Superconducting detector fulfills 10 year old promise

Onderzoekers van SRON en de TU Delft hebben voor het eerst bewezen dat een speciale, op  supergeleiding gebaseerde detector gevoelig genoeg is om op een ruimtetelescoop te worden gebruikt. Daarmee lost de detector na een decennium van onderzoek zijn belofte in.
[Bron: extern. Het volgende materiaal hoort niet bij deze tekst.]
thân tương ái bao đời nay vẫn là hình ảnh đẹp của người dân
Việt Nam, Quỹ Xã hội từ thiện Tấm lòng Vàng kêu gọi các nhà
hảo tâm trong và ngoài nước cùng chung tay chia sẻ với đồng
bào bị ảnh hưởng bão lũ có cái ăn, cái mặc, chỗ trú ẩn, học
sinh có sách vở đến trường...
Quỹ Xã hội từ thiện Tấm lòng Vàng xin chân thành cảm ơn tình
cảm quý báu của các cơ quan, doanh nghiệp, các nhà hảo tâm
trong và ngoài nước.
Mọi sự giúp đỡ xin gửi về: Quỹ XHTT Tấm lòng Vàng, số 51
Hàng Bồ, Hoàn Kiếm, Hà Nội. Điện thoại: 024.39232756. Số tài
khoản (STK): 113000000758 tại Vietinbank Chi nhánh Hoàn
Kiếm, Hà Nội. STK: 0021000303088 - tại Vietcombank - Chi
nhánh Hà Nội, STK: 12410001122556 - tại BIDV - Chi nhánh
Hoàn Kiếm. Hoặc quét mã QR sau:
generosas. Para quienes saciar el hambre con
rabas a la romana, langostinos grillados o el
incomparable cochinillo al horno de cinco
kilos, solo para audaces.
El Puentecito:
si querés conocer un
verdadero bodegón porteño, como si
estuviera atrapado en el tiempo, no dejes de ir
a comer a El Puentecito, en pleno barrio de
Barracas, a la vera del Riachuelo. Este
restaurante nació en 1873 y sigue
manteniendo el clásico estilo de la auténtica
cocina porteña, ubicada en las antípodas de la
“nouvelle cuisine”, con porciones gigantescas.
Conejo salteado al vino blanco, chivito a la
De resultaten van het onderzoek zijn vandaag verschenen in het vakblad Nature Communications.

Een array met de supergeleidende detectoren

De onderzoekers gebruikten voor hun onderzoek een diep gekoelde testopstelling bij SRON. Hiermee is het mogelijk de omstandigheden na te bootsen die zullen heersen rond de detector array van een instrument op bijvoorbeeld de Japans-Europese ruimtetelescoop SPICA, die aan de hand van onder andere submillimeterstraling uit het heelal onderzoek aan vroege sterrenstelsels moet gaan doen. Submillimeterstraling heeft golflengten die tussen die van infrarood- en radiostraling in zitten.
De submillimeterstraling uit het heelal bootsten de onderzoekers na door een thermische stralingsbron op te warmen. Speciale filters zorgden er vervolgens voor dat alleen submillimeterstraling (met een frequentie van 1.5 THz) de detector kon bereiken. In de opstelling plaatsen onderzoekers Pieter de Visser en Jochem Baselmans de door SRON en de TU Delft ontwikkelde Kinetische Inductie Detectoren (KIDs). Deze zijn gebaseerd op supergeleidende microgolfresonatoren, waarvan er duizenden met slechts één paar kabels kunnen worden uitgelezen (zie afbeelding). Dezelfde technologie wordt ook gebruikt om een kwantumcomputer te bouwen.

Ruimtetelescoop
De Visser (TU Delft/SRON) en Baselmans (SRON): ‘Wat aan dit werk nieuw is, is dat we de fluctuaties in het elektron-systeem van de supergeleider hebben bestudeerd met en zonder straling. Daardoor begrijpen we veel beter hoe de supergeleider reageert op heel kleine hoeveelheden straling, wat essentieel is voor een ultragevoelige detector. Hiermee hebben we eindelijk laten zien dat de KID-detectors ook echt doen wat de pioniers 10 jaar geleden in gedachten hadden, en dat ze daadwerkelijk gevoelig genoeg zijn om op een ruimtetelescoop te worden gebruikt.’

Ruis

De enige ruis die de KID-detector waarnam, bleek overigens afkomstig te zijn van twee kwantummechanische processen. Ten eerste is dat de ruis van de stralingsbron zelf, de zogenaamde fotonruis, die in essentie wordt veroorzaakt doordat de fotonen (lichtdeeltjes) met ongelijke tijdsintervallen bij de detector aankomen. Ten tweede is er de zogenaamde generatie-recombinatie ruis, die wordt veroorzaakt door fluctuaties in het aantal Cooperparen (paren van elektronen) en quasi-deeltjes in de supergeleider.
Het is de eerste keer dat deze twee fundamentele bronnen van ruis zo duidelijk zijn vastgesteld. De Visser en Baselmans stelden bovendien vast dat de gevoeligheid van de detector wordt begrensd door de gigahertz-signalen die worden gebruikt om de detector uit te lezen. Deze warmen de diep gekoelde detector een heel klein beetje op, waardoor de gevoeligheid ervan vermindert.

Publicatie

De resultaten van het  onderzoek zijn vandaag verschenen in een artikel dat vandaag verschijnt in het tijdschrift Nature Communications: Fluctuations in the electron system of a superconductor exposed to a photon ?ux. Nat. Commun. 5, 3130 (2014).  De auteurs zijn: Pieter de Visser (TU Delft, SRON), Jochem Baselmans (SRON), Juan Bueno (SRON), Nuria Llombart (TU Delft) en Teun Klapwijk (TU Delft).